Way Too Much Prosecutorial Misconduct!
Thursday,
January 3rd, 2012
Baton
Rouge, Louisiana
PROSECUTORS
FALLOFF FAIRNESS CLIFF!
Remember the scene in the movie, The Fugitive, where Harrison Ford is
about to jump off a cliff into a raging river?
He turns to his pursuer, a federal agent played by Tommy Lee Jones, and
says: “I’m innocent!” Jones shakes his
head and says: “I don’t care.” In recent
months, a series of investigative reports from all across the country have
concluded that numerous federal and state prosecutors are primarily interested
winning -- getting the indictment, the guilty plea, the conviction. But when it
comes to seeking justice, they just don’t seem to care.
The Houston Chronicle has
written of widespread abuses on the part of state and federal prosecutors
throughout Texas, reporting “story after story of egregious prosecutorial
misconduct. Prosecutors have repeatedly
robbed innocent men of their liberty.”
The Pittsburgh Post-Gazette investigated misconduct by prosecutors in a
recent ten part series and concluded that:
“Hundreds of times in the past 10 years, federal prosecutors have
pursued justice by breaking the law.
They lied, hid evidence, distorted facts, engaged in cover-ups, paid for
perjury, and set up innocent people in a relentless effort to win indictments,
guilty pleas and convictions.”
The Wall Street Journal was just
as blunt in a recent editorial that read:
“Something is very rotten at the U.S. Department of Justice. Americans hand prosecutors an awesome power –
the power to destroy fortunes and futures, and in this case to reallocate
national political power. We are seeing a pattern of abuse of this power, in
order to win big cases.” And from The
New York Times: “It is the height of
hypocrisy when prosecutors, who call others to account for breaking rules,
break rules themselves.”
Shakespeare proposed killing all
the lawyers. But way too often, lawyer prosecutors have made it a habit of
killing any semblance of fair play. Too
often there is a “win at all costs” mentality where the end justifies whatever
means a prosecutor decides to use to obtain a conviction. Efforts are often not made to seek justice,
which is what the criminal justice system is supposed to be all about. Justice is swept aside when a prosecutorial
“no holds barred” effort is pursued to get a conviction at any cost.
There are few locations
throughout the country where breaking the law by prosecutors at both the state
and federal level does not take place.
But the unanimous winner for the greatest number of egregious cases for
prosecutorial misconduct, at both the state and federal level, is New Orleans. In the Crescent City, rarely a month goes by
without a prosecutor willfully violating the law in order to obtain a
conviction.
In a recent study by the
Innocence Project, a number of innocent men, convicted in New Orleans for
murder and sentenced to death, took their cases to the U.S. Supreme Court where
their convictions were overturned because of prosecutorial misconduct. One of the most chilling and outrageous
convictions was that of Dan Bright, who was sentenced to death for a murder he
did not commit. He spent fifteen years on death row, and was dangerously close
to being executed. An informant finally
blew the whistle that the FBI had in its possession the name of the actual
killer all along. Let that sink in -- Our
protectors knew all along that Dan Bright was innocent, and yet they did
nothing to stop this completely innocent man from almost being put to death.

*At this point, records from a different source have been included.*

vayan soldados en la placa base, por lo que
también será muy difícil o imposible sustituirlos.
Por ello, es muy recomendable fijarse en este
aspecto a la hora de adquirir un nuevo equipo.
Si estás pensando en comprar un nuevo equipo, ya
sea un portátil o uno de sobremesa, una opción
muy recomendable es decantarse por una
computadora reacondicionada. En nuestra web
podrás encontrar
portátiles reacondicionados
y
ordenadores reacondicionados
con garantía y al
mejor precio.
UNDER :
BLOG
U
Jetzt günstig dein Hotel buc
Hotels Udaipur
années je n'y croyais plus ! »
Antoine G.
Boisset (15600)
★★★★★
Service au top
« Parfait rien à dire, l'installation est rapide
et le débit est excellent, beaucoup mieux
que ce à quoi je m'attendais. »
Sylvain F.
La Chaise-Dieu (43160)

The latest soap opera involves
the New Orleans U.S. Attorney’s office where the longest serving federal
prosecutor in the country, Jim Letten, resigned amid a scandal involving a
whole host of his staff. A federal judge
issued a scathing 50-page order alleging possible criminal misconduct by former
federal prosecutor Sal Perricone and former first Assistant U.S. Attorney Jan
Mann. The judge singled out Perricone
for testifying “falsely” in his
courtroom, and called for the New Orleans U.S Attorney’s office to be
investigated by the Justice Department. Perricone and Mann both resigned under
a cloud of suspicion along with Mann’s husband, Jim Mann.

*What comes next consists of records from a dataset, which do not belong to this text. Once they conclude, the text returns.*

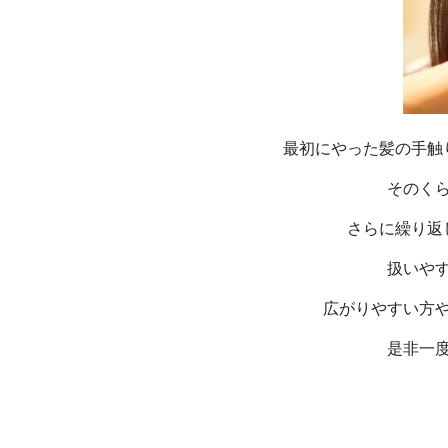
最初にやった髪の手触
そのく
さらに繰り返
扱いや
広がりやすい方
是非一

So can it get any worse down in
the Bayou State? Well, it appears that
it can. The Louisiana Board of Ethics,
charged with the ethical oversight of all public officials is now having many
of their cases dismissed for, would you believe, “withholding information that
would infringe upon the accused’s ‘due process’ rights.” So we have these
watchers who are supposed to be watching the public watchers who are themselves
hiding information that is required, under the law, to be produced. Yet another case of blatant prosecutorial
misconduct. Kafka and Orwell would feel
right at home in Louisiana.
New Orleans is an aberration
when it comes to prosecutorial misconduct, but not by a lot when you review the
rising incidences throughout the rest of the country. There certainly are a number of jurisdictions
where prosecutors insist on fail play and try to seek out a just result. But
the problem of out of control prosecutors who willfully violate the law is
growing. Every citizen needs to ask
themselves if this is the kind of justice system that should be tolerated. Can
we do better? Or do we really care?
Do these prosecutors who break
the law act in an evil way? Or do they
just not care? A recent best selling
book of Viet Nam, Matterhorn, raises
a similar question. “No, the jungle
wasn’t evil. It was indifferent. So, too, was the world. Evil, then, must be
the negation of something man had added to the world. Ultimately, it was caring about something
that made the world liable to evil. Caring.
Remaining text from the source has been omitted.